[Transcribed page contents]
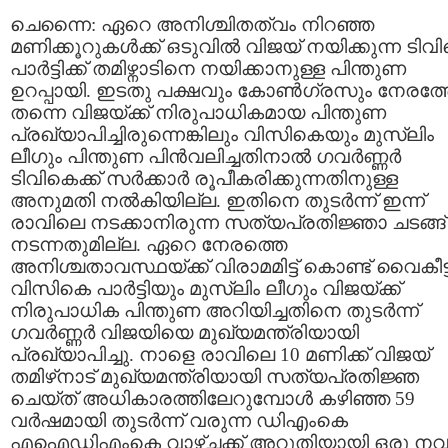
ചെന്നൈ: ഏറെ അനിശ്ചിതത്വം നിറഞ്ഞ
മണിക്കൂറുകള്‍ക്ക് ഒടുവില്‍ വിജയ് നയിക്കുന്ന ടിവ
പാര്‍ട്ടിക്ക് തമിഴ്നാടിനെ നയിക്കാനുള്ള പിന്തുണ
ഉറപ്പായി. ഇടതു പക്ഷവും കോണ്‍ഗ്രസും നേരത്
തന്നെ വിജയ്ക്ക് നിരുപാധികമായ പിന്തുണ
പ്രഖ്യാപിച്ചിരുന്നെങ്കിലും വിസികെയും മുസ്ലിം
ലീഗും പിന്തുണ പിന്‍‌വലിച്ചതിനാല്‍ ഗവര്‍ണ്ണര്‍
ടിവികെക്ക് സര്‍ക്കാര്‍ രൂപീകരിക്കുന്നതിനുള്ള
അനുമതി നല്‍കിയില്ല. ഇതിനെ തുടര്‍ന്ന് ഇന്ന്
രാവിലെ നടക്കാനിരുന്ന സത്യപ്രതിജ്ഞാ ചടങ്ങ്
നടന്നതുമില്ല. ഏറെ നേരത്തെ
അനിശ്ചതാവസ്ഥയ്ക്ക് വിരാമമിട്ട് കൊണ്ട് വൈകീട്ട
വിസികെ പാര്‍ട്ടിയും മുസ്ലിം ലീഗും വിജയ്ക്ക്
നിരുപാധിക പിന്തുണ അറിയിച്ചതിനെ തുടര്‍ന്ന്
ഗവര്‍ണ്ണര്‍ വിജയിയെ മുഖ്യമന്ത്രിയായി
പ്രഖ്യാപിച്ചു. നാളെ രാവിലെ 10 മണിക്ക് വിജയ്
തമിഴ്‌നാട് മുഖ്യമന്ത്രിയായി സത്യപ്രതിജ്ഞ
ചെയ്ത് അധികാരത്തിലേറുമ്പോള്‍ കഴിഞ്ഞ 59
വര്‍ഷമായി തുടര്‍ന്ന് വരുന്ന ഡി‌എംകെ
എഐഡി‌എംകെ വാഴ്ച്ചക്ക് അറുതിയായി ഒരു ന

» Exercise details
From the first line to the last, output the data exactly, without the pictures.

» Result of the exercise
ചെന്നൈ: ഏറെ അനിശ്ചിതത്വം നിറഞ്ഞ
മണിക്കൂറുകള്‍ക്ക് ഒടുവില്‍ വിജയ് നയിക്കുന്ന ടിവ
പാര്‍ട്ടിക്ക് തമിഴ്നാടിനെ നയിക്കാനുള്ള പിന്തുണ
ഉറപ്പായി. ഇടതു പക്ഷവും കോണ്‍ഗ്രസും നേരത്
തന്നെ വിജയ്ക്ക് നിരുപാധികമായ പിന്തുണ
പ്രഖ്യാപിച്ചിരുന്നെങ്കിലും വിസികെയും മുസ്ലിം
ലീഗും പിന്തുണ പിന്‍‌വലിച്ചതിനാല്‍ ഗവര്‍ണ്ണര്‍
ടിവികെക്ക് സര്‍ക്കാര്‍ രൂപീകരിക്കുന്നതിനുള്ള
അനുമതി നല്‍കിയില്ല. ഇതിനെ തുടര്‍ന്ന് ഇന്ന്
രാവിലെ നടക്കാനിരുന്ന സത്യപ്രതിജ്ഞാ ചടങ്ങ്
നടന്നതുമില്ല. ഏറെ നേരത്തെ
അനിശ്ചതാവസ്ഥയ്ക്ക് വിരാമമിട്ട് കൊണ്ട് വൈകീട്ട
വിസികെ പാര്‍ട്ടിയും മുസ്ലിം ലീഗും വിജയ്ക്ക്
നിരുപാധിക പിന്തുണ അറിയിച്ചതിനെ തുടര്‍ന്ന്
ഗവര്‍ണ്ണര്‍ വിജയിയെ മുഖ്യമന്ത്രിയായി
പ്രഖ്യാപിച്ചു. നാളെ രാവിലെ 10 മണിക്ക് വിജയ്
തമിഴ്‌നാട് മുഖ്യമന്ത്രിയായി സത്യപ്രതിജ്ഞ
ചെയ്ത് അധികാരത്തിലേറുമ്പോള്‍ കഴിഞ്ഞ 59
വര്‍ഷമായി തുടര്‍ന്ന് വരുന്ന ഡി‌എംകെ
എഐഡി‌എംകെ വാഴ്ച്ചക്ക് അറുതിയായി ഒരു ന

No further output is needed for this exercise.